Quando vislumbrei as lantejoulas cor-de-rosa, quase chorei de alívio – pode ser que eu tenha chorado. Não lembro.”

Avaliação pessoal: 4 de 5 estrelas

Enquanto 2014 não chega, ou eu não termino meu primeiro livro, decidi fazer uma retrospectiva de alguns livros marcantes de 2013. Normalmente, estes são os livros que comprei em uma promoção, sem pretensão alguma de ser sucesso total. São eles que me surpreendem.

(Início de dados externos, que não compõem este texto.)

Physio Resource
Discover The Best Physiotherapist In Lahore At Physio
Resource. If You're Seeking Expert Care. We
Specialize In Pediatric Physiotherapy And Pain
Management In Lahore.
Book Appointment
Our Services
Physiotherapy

Assim, vou tentar falar um pouco de Água para elefantes, de Sara Gruen. O livro virou filme (com o vampirinho do Crepúsculo) e este filme não me chamou nenhuma atenção. Se não estivesse com um preço bacana um dia em que eu estava aflita para ler algo diferente, talvez não tivesse nem dado moral para esta história.

A verdade é que não sou fã de circo. (Dumbo, obrigada por me traumatizar com sua história triste). Mas a capa era bonita e a história parecia ser cativante.

Comecei a ler e descobri uma narrativa leve e gostosa, feita em primeira pessoa por Jacob. Ele, com seus 90 anos, conta sobre a sua vida – particularmente a época que trabalhou no circo – e, desta forma, nos leva, enquanto conta sua história da juventude, a refletir sobre a velhice e como lidamos com idosos e nossos familiares. Mesmo em segundo plano, este tema tem uma abordagem muito interessante.

Jacob nos mostra como o cotidiano de quem não deixava o espetáculo parar, na verdade, é totalmente sem glamour, e bem difícil. Em meio a novos amigos, alguns desafetos e animais que trazem alegria às apresentações, é claro que nos deparamos com uma história de amor – bem complicada, só para variar um pouquinho. Jacob e Marlena desenrolam uma história que não é extraordinária, mas que é descrita de uma forma que você se envolve com todo o enredo, e sofre.